Exercise objective:
Search the records for "Programa". Report every line where it occurs.

Data records:
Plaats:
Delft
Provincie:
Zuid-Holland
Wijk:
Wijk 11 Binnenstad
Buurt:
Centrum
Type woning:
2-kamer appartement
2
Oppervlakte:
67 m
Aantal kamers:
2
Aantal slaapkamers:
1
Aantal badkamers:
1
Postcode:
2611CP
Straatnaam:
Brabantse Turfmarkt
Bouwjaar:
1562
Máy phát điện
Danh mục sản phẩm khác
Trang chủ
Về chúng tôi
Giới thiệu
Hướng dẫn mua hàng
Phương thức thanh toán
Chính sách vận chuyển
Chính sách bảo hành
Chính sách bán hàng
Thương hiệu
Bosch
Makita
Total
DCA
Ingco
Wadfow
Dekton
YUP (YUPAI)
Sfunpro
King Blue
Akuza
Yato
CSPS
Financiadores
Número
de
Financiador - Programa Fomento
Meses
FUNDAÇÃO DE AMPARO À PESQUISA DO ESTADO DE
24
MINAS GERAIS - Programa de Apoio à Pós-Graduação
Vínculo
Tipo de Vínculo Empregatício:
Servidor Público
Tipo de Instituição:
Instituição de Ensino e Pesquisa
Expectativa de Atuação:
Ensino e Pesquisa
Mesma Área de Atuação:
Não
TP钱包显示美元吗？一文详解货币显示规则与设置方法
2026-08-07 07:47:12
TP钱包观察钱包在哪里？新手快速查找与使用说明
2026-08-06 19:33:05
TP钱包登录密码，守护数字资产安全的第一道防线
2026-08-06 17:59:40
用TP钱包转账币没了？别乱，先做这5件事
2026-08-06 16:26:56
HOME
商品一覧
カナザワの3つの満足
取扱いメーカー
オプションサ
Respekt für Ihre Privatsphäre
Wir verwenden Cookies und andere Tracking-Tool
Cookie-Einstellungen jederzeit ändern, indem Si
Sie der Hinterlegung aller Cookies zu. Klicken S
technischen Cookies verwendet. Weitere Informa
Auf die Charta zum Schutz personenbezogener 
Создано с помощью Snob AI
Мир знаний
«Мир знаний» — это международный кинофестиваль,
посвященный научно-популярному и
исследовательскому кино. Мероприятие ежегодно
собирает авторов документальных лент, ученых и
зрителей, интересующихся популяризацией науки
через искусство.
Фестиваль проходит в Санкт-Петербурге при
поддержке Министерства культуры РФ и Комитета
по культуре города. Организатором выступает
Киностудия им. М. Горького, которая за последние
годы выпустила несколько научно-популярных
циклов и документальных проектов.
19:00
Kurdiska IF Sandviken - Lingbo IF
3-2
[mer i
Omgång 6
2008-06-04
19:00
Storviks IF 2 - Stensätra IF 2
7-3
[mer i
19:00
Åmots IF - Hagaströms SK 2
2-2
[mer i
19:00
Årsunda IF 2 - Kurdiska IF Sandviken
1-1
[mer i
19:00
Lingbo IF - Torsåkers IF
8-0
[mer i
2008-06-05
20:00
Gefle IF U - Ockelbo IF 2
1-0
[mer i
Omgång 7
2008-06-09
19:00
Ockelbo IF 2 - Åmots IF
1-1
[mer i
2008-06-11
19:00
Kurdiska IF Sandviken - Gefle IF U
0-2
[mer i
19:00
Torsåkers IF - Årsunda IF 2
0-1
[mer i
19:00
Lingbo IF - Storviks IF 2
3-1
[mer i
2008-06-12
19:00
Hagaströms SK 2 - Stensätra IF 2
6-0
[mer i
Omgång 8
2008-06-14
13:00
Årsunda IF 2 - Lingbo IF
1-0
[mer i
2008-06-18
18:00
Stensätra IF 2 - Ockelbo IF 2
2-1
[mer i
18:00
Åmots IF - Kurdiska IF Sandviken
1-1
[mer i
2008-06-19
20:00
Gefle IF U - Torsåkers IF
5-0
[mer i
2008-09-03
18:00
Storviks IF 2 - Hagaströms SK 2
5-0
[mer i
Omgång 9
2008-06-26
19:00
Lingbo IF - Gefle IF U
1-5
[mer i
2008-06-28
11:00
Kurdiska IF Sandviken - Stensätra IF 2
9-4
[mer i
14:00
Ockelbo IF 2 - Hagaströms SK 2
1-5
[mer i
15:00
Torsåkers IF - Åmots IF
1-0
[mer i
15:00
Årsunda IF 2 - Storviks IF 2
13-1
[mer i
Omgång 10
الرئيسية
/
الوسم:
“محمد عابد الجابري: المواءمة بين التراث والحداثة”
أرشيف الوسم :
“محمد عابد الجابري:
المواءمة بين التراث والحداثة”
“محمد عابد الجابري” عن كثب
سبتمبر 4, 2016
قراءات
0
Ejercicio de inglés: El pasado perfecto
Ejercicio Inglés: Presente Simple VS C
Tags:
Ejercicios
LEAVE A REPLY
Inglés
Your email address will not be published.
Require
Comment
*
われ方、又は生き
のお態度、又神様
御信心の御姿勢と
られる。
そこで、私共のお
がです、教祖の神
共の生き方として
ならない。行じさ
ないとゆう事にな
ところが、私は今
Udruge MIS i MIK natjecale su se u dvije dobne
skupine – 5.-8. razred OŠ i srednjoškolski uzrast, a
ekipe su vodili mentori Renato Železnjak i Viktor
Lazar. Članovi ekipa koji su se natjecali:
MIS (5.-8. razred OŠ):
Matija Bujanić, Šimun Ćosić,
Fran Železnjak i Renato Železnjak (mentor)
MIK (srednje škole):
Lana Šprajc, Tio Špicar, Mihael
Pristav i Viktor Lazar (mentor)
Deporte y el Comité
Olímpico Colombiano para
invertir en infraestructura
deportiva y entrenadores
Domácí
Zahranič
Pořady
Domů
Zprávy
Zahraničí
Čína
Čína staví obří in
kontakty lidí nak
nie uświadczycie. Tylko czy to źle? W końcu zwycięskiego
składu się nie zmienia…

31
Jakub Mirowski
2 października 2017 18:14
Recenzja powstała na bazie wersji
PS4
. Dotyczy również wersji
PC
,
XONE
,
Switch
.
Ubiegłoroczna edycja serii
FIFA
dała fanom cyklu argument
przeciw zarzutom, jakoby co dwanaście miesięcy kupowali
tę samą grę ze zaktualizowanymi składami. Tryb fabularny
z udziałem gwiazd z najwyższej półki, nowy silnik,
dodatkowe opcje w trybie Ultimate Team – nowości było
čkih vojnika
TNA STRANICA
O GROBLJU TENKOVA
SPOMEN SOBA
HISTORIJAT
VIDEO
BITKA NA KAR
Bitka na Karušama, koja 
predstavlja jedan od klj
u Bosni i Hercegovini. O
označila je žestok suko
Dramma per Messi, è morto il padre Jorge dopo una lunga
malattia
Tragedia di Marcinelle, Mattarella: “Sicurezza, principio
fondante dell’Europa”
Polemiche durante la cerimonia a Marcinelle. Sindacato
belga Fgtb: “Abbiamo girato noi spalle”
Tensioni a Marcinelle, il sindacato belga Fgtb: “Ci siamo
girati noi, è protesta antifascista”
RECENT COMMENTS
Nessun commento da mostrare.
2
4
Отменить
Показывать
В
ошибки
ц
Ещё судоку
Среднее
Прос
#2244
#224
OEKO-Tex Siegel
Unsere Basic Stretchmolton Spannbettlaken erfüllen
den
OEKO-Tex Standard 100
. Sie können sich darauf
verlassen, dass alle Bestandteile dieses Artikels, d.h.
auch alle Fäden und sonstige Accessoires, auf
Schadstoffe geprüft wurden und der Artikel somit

Response for this exercise:
Financiador - Programa Fomento
MINAS GERAIS - Programa de Apoio à Pós-Graduação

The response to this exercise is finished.